Porém, apurou Mariana, no Estado de São Paulo, os vendedores têm se mantido firmes em não reduzir os preços do bezerro de desmama, cuja cotação registrou alta de 0,7% nesta semana, refletindo na expectativa de preços mais atrativos em 2026. 

Com isso, reforça a analista, as negociações nos últimos dias, foram mais travadas diante da resistência dos vendedores em diminuir os preços e dos compradores mais receosos com as condições climáticas. 

Outro ponto observado pela analista da Scot foi a menor presença de pecuaristas nos leilões nesta semana em comparação à anterior, sinalizando retração dos recriadores e invernistas e menor liquidez nas negociações. 

“O perfil atual do comprador é conservador, aguardando condições mais favoráveis para adquirir animais de reposição, o que reforça a pressão baixista no mercado”, ressalta ela.

Dessa forma, na comparação semanal, a cotação do bezerro de ano recuou 1,9% na praça de São Paulo, enquanto os preços do garrote e do boi magro tiveram queda de 1,3% e 0,1%, respectivamente, de acordo com os dados da Scot. 

No entanto, afirma Mariana, apesar da queda nos preços do boi magro e do garrote, a maior parte dos negócios segue concentrada nas duas categorias. 

Fêmeas têm maior demanda 

Durante a semana, a demanda por fêmeas aneloradas, especialmente por novilhas, foi superior à procura pelos machos, compara Mariana. 

No entanto, diante da escassez de alimentos, os compradores não aceitaram pagar os mesmos preços da semana anterior, e os vendedores precisaram ceder para que os negócios fossem fechados. 

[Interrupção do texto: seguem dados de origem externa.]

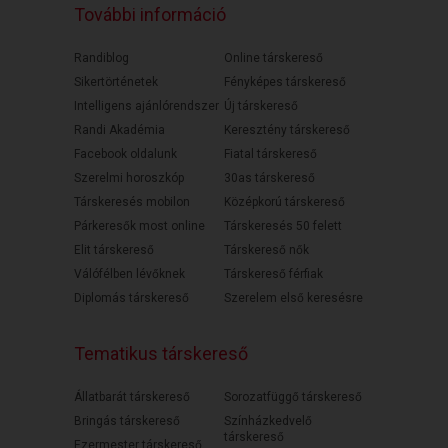
További információ
Randiblog
Online társkereső
Sikertörténetek
Fényképes társkereső
Intelligens ajánlórendszer
Új társkereső
Randi Akadémia
Keresztény társkereső
Facebook oldalunk
Fiatal társkereső
Szerelmi horoszkóp
30as társkereső
Társkeresés mobilon
Középkorú társkereső
Párkeresők most online
Társkeresés 50 felett
Elit társkereső
Társkereső nők
Válófélben lévőknek
Társkereső férfiak
Diplomás társkereső
Szerelem első keresésre
Tematikus társkereső
Állatbarát társkereső
Sorozatfüggő társkereső
Bringás társkereső
Színházkedvelő
társkereső
Ezermester társkereső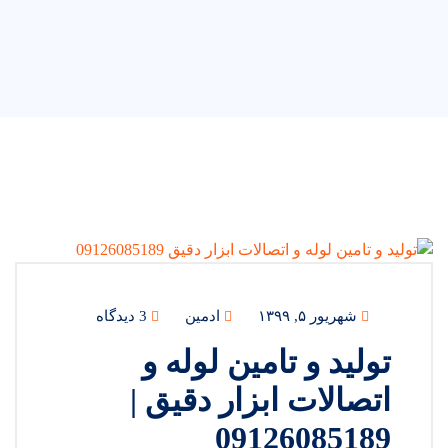
شهریور ۵, ۱۳۹۹
ادمین
3 دیدگاه
تولید و تامین لوله و
اتصالات ابزار دقیق |
09126085189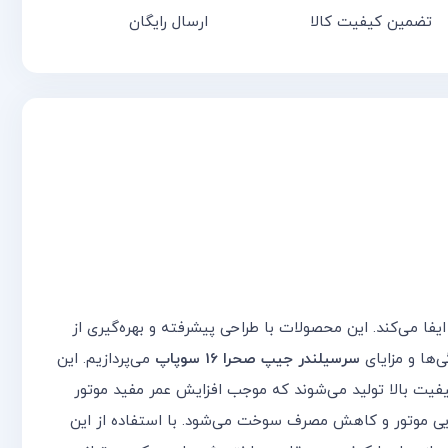
تضمین کیفیت کالا
ارسال رایگان
ا می‌کند. این محصولات با طراحی پیشرفته و بهره‌گیری از
ی‌ها و مزایای
سرسیلندر جیپ صحرا 16 سوپاپ
می‌پردازیم. این
کیفیت بالا تولید می‌شوند که موجب افزایش عمر مفید موتور
ارایی موتور و کاهش مصرف سوخت می‌شود. با استفاده از این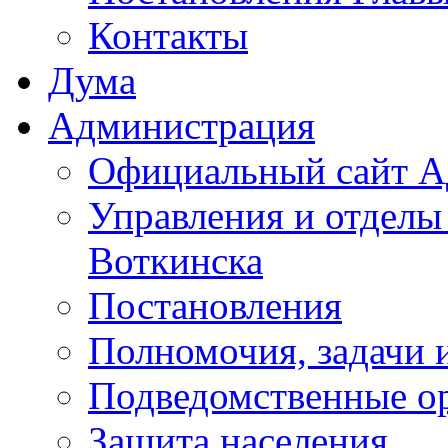
Контакты
Дума
Администрация
Официальный сайт А
Управления и отделы
Воткинска
Постановления
Полномочия, задачи 
Подведомственные о
Защита населения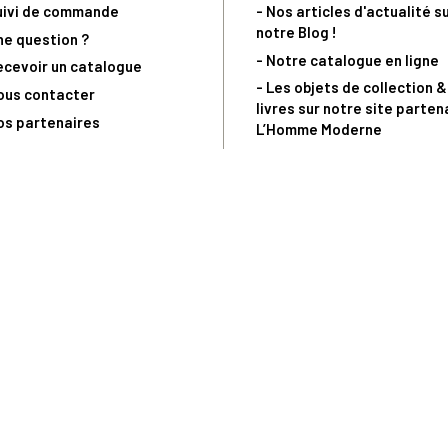
uivi de commande
- Nos articles d'actualité s
notre Blog !
ne question ?
- Notre catalogue en ligne
ecevoir un catalogue
- Les objets de collection &
ous contacter
livres sur notre site parten
os partenaires
L’Homme Moderne
nde est sujette à notre acceptation et livrable dans la limite des stocks 
 la livraison à 5 Euros dès 149 Euros d’achat, pour toute commande passée 
précommandes. Code non cumulable avec tout autre Code Privilège.
(a) 0 892 680 165 : 0,40€/min + prix d'un appel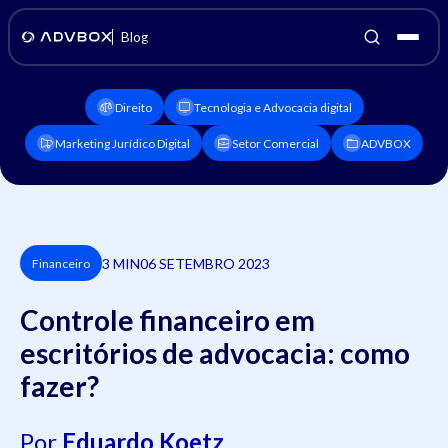
Blog
Direito
Tecnologia e Advocacia digital
Marketing Jurídico Digital
Setor Comercial
ADVBOX
3 MIN
06 SETEMBRO 2023
Financeiro
Controle financeiro em
escritórios de advocacia: como
fazer?
Por
Eduardo Koetz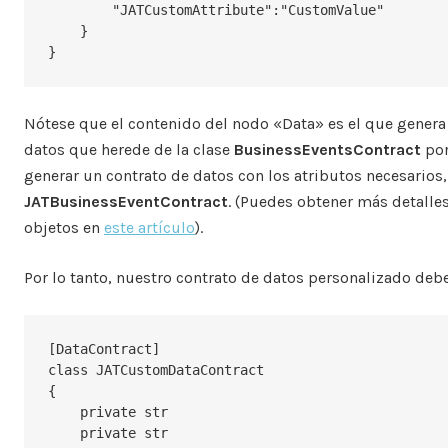
        "JATCustomAttribute":"CustomValue"

    }

}
Nótese que el contenido del nodo «Data» es el que genera
datos que herede de la clase
BusinessEventsContract
por
generar un contrato de datos con los atributos necesarios,
JATBusinessEventContract
. (Puedes obtener más detalle
objetos en
este artículo
).
Por lo tanto, nuestro contrato de datos personalizado deber
[DataContract]

class JATCustomDataContract

{

    private str						    eventType;

    private str						    eventTime;
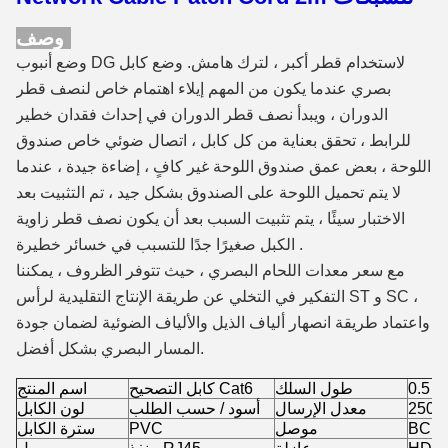
وصف:
وضع أنبوب DG لاستخدام قطر أكبر ، لترك هامش. وضع كابل
بصري عندما يكون من المهم إيلاء اهتمام خاص لنصف قطر
الدوران ، ويبدأ نصف قطر الدوران في إحداث فقدان خطير
للرابط ، تحقق بعناية من كل كابل ، اتصال ضوئي خاص صندوق
اللوحة ، بعض عمق صندوق اللوحة غير كافٍ ، إضاءة جيدة ، عندما
لا يتم تحميل اللوحة على الصندوق بشكل جيد ، تم التثبيت بعد
الاختبار سيئًا ، يتم تثبيت السبب بعد أن يكون نصف قطر زاوية
الكبل صغيرًا جدًا للتسبب في خسائر خطيرة .
مع سعر معدات اللحام البصري ، حيث تتوفر الظروف ، يمكننا
التفكير في التخلي عن طريقة الإنتاج التقليدية لرأس ST و SC ،
واعتماد طريقة انصهار ألياف الذيل والألياف الضوئية لضمان جودة
المسار البصري بشكل أفضل.
طول السلك
كابل التصحيح Cat6
اسم المنتج
ة
معدل الإرسال
أسود / حسب الطلب
لون الكابل
BC /
موصل
PVC
سترة الكابل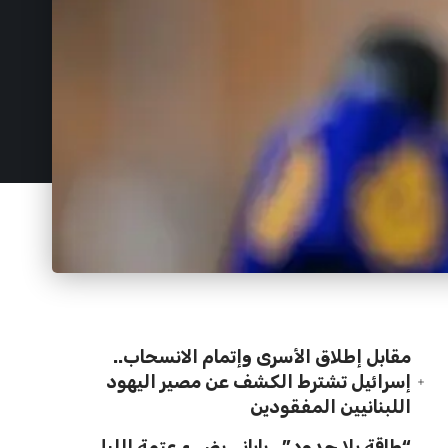
مقابل إطلاق الأسرى وإتمام الانسحاب..
إسرائيل تشترط الكشف عن مصير اليهود
اللبنانيين المفقودين
“طاقة بلا حدود”.. ياباني يضيء عتمة الليل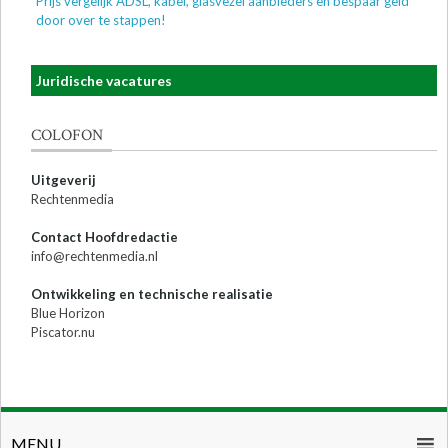
Prijs vergelijk ADSL, kabel, glasvezel aanbieders en bespaar geld
door over te stappen!
Juridische vacatures
COLOFON
Uitgeverij
Rechtenmedia
Contact Hoofdredactie
info@rechtenmedia.nl
Ontwikkeling en technische realisatie
Blue Horizon
Piscator.nu
MENU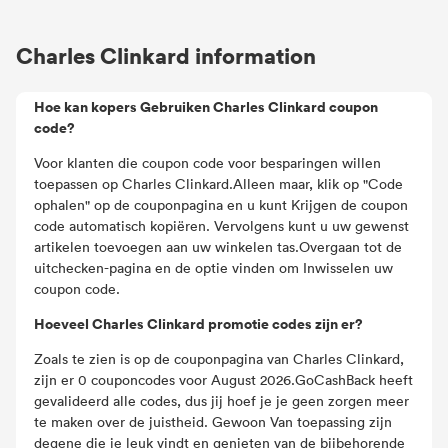
Charles Clinkard information
Hoe kan kopers Gebruiken Charles Clinkard coupon
code?
Voor klanten die coupon code voor besparingen willen
toepassen op Charles Clinkard.Alleen maar, klik op "Code
ophalen" op de couponpagina en u kunt Krijgen de coupon
code automatisch kopiëren. Vervolgens kunt u uw gewenst
artikelen toevoegen aan uw winkelen tas.Overgaan tot de
uitchecken-pagina en de optie vinden om Inwisselen uw
coupon code.
Hoeveel Charles Clinkard promotie codes zijn er?
Zoals te zien is op de couponpagina van Charles Clinkard,
zijn er 0 couponcodes voor August 2026.GoCashBack heeft
gevalideerd alle codes, dus jij hoef je je geen zorgen meer
te maken over de juistheid. Gewoon Van toepassing zijn
degene die je leuk vindt en genieten van de bijbehorende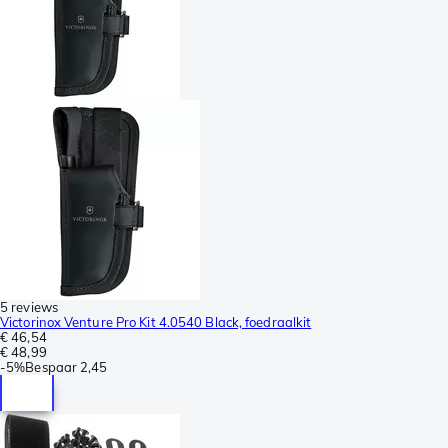
5 reviews
Victorinox Venture Pro Kit 4.0540 Black, foedraalkit
€ 46,54
€ 48,99
-
5%
Bespaar
2,45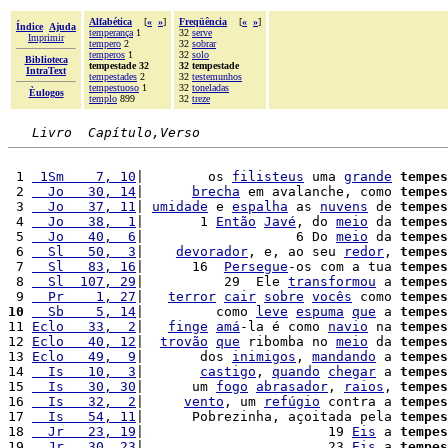
Alfabética
[
«
»
]
Freqüência
[
«
»
]
Índice
Ajuda
temperança
1
32
serve
Imprimir
tempero
2
32
sobrar
temperos
1
32
solo
Biblioteca
tempestade 32
32 tempestade
IntraText
tempestades
2
32
testemunhos
tempestuoso
1
32
toneladas
Èulogos
templo
899
32
treze
Livro  Capítulo,Verso
 1 
 1Sm    7, 10
|        os 
filisteus
 uma 
grande
tempes
 2 
  Jo   30, 14
|      
brecha
 em avalanche, como 
tempes
 3 
  Jo   37, 11
| 
umidade
 e 
espalha
 as 
nuvens
 de 
tempes
 4 
  Jo   38,  1
|       1 
Então
Javé
, do 
meio
 da 
tempes
 5 
  Jo   40,  6
|                   6 Do 
meio
 da 
tempes
 6 
  Sl   50,  3
|    
devorador
, e, ao seu 
redor
, 
tempes
 7 
  Sl   83, 16
|      16  
Persegue
-os com a tua 
tempes
 8 
  Sl  107, 29
|          29  Ele 
transformou
 a 
tempes
 9 
  Pr    1, 27
|   
terror
cair
sobre
vocês
 como 
tempes
10
  Sb    5, 14
|         como 
leve
espuma
que
 a 
tempes
11 
Eclo   33,  2
|   
finge
amá
-la é como 
navio
 na 
tempes
12 
Eclo   40, 12
|  
trovão
que
 ribomba no 
meio
 da 
tempes
13 
Eclo   49,  9
|       dos 
inimigos
, 
mandando
 a 
tempes
14 
  Is   10,  3
|       
castigo
, 
quando
chegar
 a 
tempes
15 
  Is   30, 30
|      um 
fogo
abrasador
, 
raios
, 
tempes
16 
  Is   32,  2
|     
vento
, um 
refúgio
 contra a 
tempes
17 
  Is   54, 11
|      Pobrezinha, açoitada pela 
tempes
18 
  Jr   23, 19
|                       19 
Eis
 a 
tempes
19 
  Jr   30, 23
|                       23 
Eis
 a 
tempes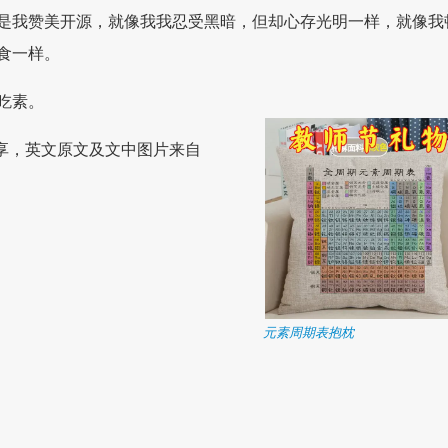
是我赞美开源，就像我我忍受黑暗，但却心存光明一样，就像我
食一样。
吃素。
享，英文原文及文中图片来自
元素周期表抱枕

Com isso, em relação à primeira semana de setembro, o preço cedeu para todas as categorias de fêmeas aneloradas negociadas no mercado paulista, informa a Scot. 

A cotação da bezerra de desmama foi a que apresentou a retração mais intensa (-2,7%), seguida pela bezerra de ano (-2%) e, por fim, pela novilha e da vaca boiadeira (-0,7% cada). 

Para a próxima semana, prevê Mariana, a condição climática continuará pesando na decisão dos compradores. Apesar de chuvas modestas no extremo Oeste de São Paulo, essas precipitações não foram suficientes para restaurar a umidade do solo aos níveis normais para o período, especialmente no Sul do Estado, onde ainda se registram anomalias negativas”, observa a analista.